» Dataset entries:
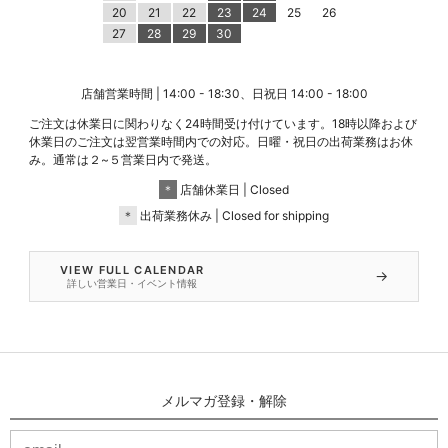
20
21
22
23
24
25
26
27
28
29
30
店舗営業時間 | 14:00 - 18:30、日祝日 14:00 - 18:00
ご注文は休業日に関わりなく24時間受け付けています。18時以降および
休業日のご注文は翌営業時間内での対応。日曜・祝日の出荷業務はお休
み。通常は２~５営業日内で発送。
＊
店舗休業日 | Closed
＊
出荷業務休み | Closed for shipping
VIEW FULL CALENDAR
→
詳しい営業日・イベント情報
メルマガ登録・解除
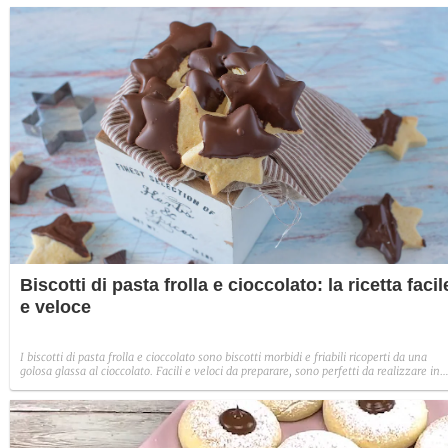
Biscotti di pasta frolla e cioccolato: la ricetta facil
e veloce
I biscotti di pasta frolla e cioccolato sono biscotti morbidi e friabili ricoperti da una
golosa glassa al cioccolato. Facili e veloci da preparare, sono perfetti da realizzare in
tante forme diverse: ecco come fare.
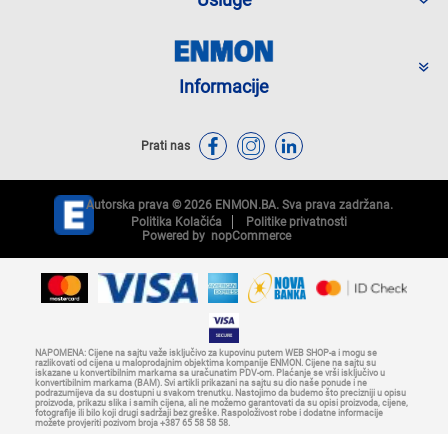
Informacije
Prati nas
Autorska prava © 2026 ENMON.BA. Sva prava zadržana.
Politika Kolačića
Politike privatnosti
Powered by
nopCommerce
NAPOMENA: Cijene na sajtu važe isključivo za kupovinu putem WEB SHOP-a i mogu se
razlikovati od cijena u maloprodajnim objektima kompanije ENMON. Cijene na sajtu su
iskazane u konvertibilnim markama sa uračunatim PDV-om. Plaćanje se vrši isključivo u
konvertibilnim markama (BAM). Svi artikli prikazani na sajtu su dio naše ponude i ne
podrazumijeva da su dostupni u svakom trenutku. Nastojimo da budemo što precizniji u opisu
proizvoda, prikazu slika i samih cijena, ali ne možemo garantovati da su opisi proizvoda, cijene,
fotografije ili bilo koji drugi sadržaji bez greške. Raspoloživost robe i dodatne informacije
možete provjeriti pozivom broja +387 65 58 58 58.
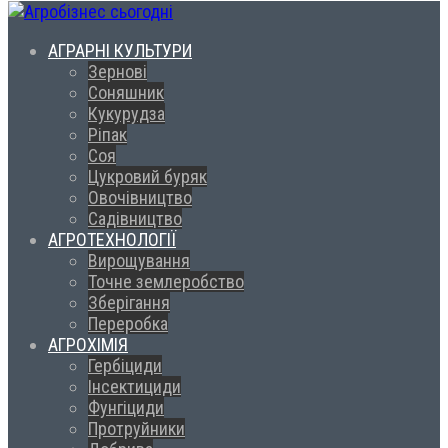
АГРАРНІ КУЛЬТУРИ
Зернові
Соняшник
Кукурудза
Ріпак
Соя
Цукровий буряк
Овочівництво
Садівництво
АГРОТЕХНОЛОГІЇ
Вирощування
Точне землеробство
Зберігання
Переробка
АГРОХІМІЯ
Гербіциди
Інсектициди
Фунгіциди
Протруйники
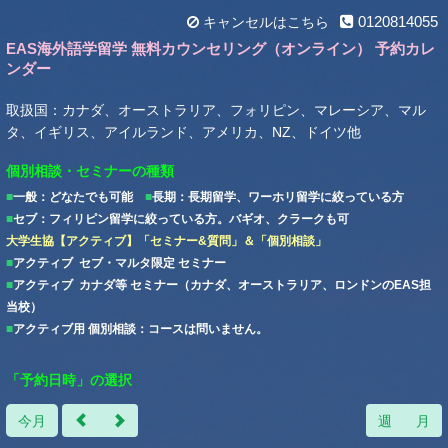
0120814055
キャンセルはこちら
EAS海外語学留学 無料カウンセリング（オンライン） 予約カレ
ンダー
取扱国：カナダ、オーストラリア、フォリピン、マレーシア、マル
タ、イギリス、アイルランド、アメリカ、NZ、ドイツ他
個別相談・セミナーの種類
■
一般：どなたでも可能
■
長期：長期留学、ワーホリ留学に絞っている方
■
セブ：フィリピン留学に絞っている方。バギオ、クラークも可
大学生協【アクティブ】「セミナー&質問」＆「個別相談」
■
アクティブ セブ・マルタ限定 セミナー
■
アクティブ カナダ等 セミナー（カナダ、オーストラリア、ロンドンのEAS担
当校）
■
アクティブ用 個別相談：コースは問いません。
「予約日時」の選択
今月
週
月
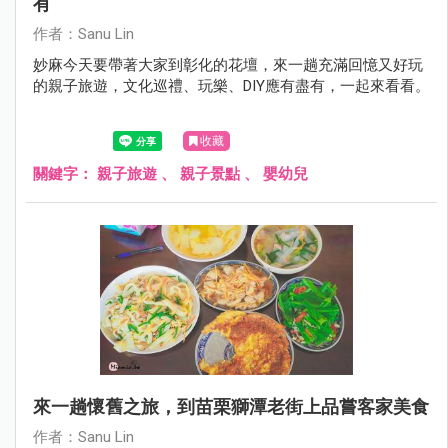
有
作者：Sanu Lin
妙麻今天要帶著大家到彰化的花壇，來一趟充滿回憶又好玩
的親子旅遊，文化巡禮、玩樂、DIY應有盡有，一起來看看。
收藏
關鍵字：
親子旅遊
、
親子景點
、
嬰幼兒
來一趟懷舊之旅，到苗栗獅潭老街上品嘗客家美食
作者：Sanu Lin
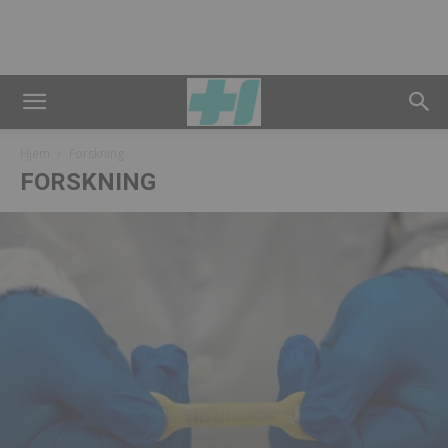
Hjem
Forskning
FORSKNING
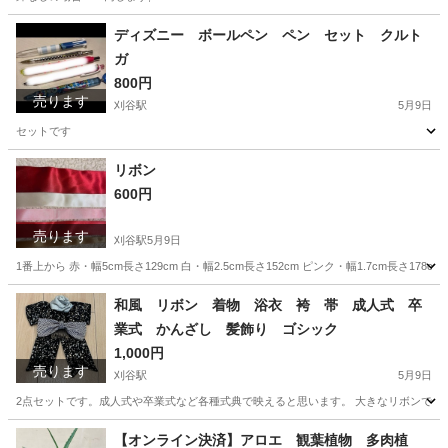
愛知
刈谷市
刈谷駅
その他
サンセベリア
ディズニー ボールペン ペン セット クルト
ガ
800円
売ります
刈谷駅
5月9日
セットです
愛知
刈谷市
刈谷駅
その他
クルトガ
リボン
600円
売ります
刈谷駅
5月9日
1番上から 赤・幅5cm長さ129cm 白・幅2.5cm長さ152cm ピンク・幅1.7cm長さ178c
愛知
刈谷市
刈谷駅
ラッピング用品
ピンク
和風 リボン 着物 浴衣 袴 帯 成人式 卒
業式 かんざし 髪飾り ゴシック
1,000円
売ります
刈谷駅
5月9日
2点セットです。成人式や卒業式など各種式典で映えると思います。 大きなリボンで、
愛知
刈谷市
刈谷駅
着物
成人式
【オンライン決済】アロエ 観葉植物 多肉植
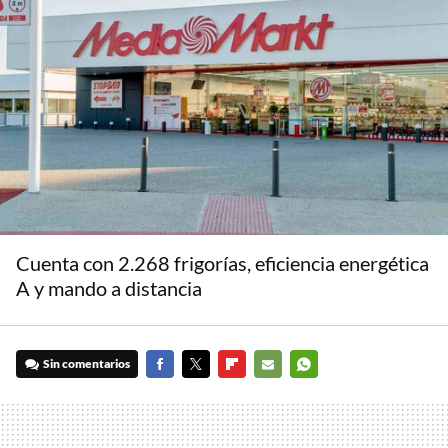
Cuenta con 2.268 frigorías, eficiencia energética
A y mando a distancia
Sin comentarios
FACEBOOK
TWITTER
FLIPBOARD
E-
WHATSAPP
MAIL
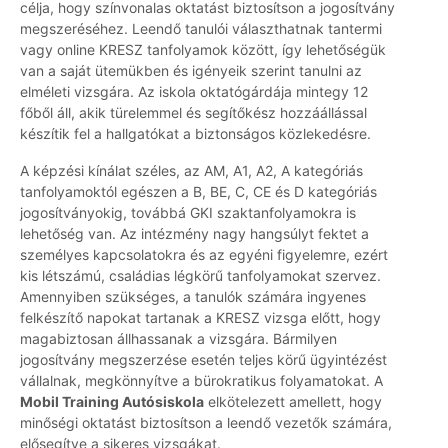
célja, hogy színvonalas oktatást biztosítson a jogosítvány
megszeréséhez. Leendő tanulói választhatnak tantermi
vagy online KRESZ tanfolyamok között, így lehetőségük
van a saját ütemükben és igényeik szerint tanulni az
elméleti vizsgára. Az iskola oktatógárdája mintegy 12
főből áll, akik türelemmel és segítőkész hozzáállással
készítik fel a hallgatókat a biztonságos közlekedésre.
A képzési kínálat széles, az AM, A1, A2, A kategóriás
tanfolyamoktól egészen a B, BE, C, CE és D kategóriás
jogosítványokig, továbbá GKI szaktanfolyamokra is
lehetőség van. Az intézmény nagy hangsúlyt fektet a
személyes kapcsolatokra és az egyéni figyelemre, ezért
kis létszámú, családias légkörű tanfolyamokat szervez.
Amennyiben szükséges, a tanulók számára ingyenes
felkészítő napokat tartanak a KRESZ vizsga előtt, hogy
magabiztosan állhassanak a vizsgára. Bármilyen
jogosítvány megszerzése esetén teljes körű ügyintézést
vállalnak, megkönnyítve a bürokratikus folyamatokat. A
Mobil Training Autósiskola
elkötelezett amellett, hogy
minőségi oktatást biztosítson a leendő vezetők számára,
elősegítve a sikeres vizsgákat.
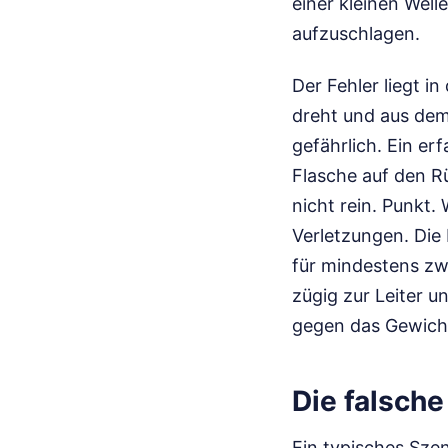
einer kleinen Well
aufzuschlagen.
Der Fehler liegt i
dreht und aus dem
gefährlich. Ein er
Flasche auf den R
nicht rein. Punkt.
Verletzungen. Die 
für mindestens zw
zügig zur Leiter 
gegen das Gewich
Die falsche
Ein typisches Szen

...

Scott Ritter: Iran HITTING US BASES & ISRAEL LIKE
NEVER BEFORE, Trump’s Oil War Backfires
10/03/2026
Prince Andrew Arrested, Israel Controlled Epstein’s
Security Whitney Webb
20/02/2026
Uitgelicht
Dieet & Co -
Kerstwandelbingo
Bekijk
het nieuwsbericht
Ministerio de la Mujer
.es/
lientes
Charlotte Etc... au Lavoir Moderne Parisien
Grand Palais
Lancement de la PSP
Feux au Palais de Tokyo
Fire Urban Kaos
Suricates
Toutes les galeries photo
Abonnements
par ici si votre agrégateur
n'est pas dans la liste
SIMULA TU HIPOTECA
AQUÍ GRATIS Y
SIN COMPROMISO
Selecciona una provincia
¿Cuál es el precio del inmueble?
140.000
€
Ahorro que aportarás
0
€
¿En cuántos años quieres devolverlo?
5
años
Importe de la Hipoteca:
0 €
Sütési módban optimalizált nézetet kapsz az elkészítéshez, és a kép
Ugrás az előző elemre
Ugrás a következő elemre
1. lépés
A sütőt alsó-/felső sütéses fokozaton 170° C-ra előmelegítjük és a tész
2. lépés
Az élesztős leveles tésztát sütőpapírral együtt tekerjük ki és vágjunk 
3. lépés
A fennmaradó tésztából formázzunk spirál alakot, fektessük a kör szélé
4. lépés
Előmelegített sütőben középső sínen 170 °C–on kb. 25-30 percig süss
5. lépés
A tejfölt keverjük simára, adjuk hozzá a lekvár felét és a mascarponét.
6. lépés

» PROBLEM TO SOLVE:
Extract exactly and only the lines above from the line containing "megszeréséhez. Leendő tanulói" through the line containing "főből áll, akik", both end lines included.

» PROBLEM SOLUTION:
megszeréséhez. Leendő tanulói választhatnak tantermi
vagy online KRESZ tanfolyamok között, így lehetőségük
van a saját ütemükben és igényeik szerint tanulni az
elméleti vizsgára. Az iskola oktatógárdája mintegy 12
főből áll, akik türelemmel és segítőkész hozzáállással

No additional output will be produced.